If your life were centuries long and you could visit anywhere in the cosmos, where would you go, what would you do? What would culture be like? I Want the Stars deals with the existential crisis of finding purpose in a universe that is fully attainable, at your fingertips to be plucked. But humans still have a lot to learn, and finding common ground with other species can be difficult, if not impossible. Will the humans reach a new level of understanding, and can they get along with foreign species long enough to find out?
I Want the Stars is a science fiction novel by Tom Purdom, first published as an Ace Double in 1964 and rereleased by Journey Press in 2020.

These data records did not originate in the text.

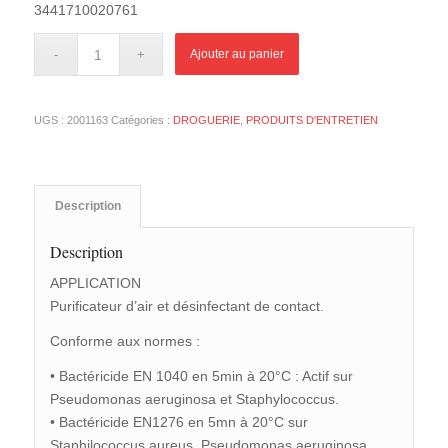
3441710020761
Ajouter au panier
UGS :
2001163
Catégories :
DROGUERIE
,
PRODUITS D'ENTRETIEN
Description
Description
APPLICATION
Purificateur d’air et désinfectant de contact.
Conforme aux normes :
• Bactéricide EN 1040 en 5min à 20°C : Actif sur
Pseudomonas aeruginosa et Staphylococcus.
• Bactéricide EN1276 en 5mn à 20°C sur
Staphilococcus aureus, Pseudomonas aeruginosa,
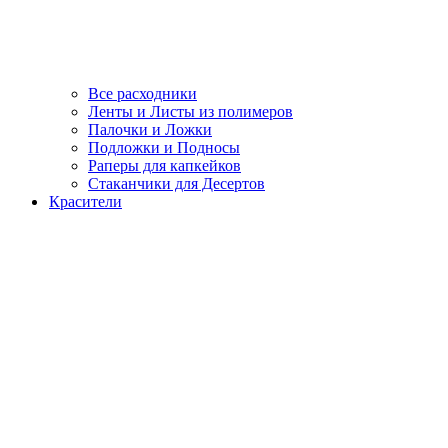
Все расходники
Ленты и Листы из полимеров
Палочки и Ложки
Подложки и Подносы
Раперы для капкейков
Стаканчики для Десертов
Красители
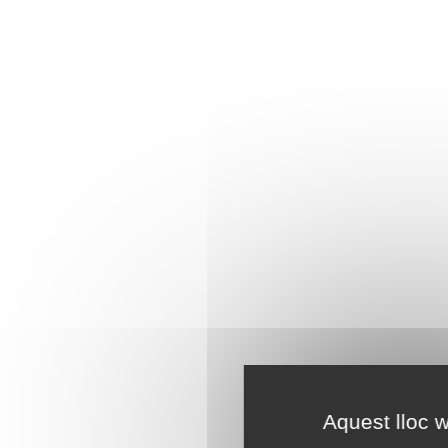
Aquest lloc w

A group of “young” people have everything at their fingertips but grow bored and decide to explore uncharted areas of the universe. The make contact with a telepathic alien species and are caused to panic under the emotional stress of what true telepathy entails. From there they visit the planet of the Borg, an ancient and all-knowing species that welcomes all aliens and wants to share their knowledge and help to advance other species through series of lessons geared towards each respective species. Miscommunication abounds and not all varieties of aliens are capable of getting along.
Praise and critiques:
I’m always a sucker for alien species, and this book contains many. The various cultures and ways of life depicted in I Want the Stars deliver in the ways I appreciate when it comes to all of these intriguing alien species. I particularly enjoyed the way in which telepathy is handled, as something that would be too overwhelming for most. The adventure and action scenes are fast paced and fun, making this book a quick read. While I enjoyed the majority of the book I found the ending slightly disappointing, as it only brushed over what I had considered to be the main mystery delivered in the beginning of the book. Despite the ending falling slightly short for me I did love how I Want the Stars delves into the decadence of the future, something I don’t see enough of in science fiction, not in the crass Moorcock vein, but rather pursuing the psychological shifts that occur do to abundance and total access to the cosmos.
Fans of unique aliens and adventure stories with depth will enjoy this book.
4 of 5, a great book but the ending lacked somewhat.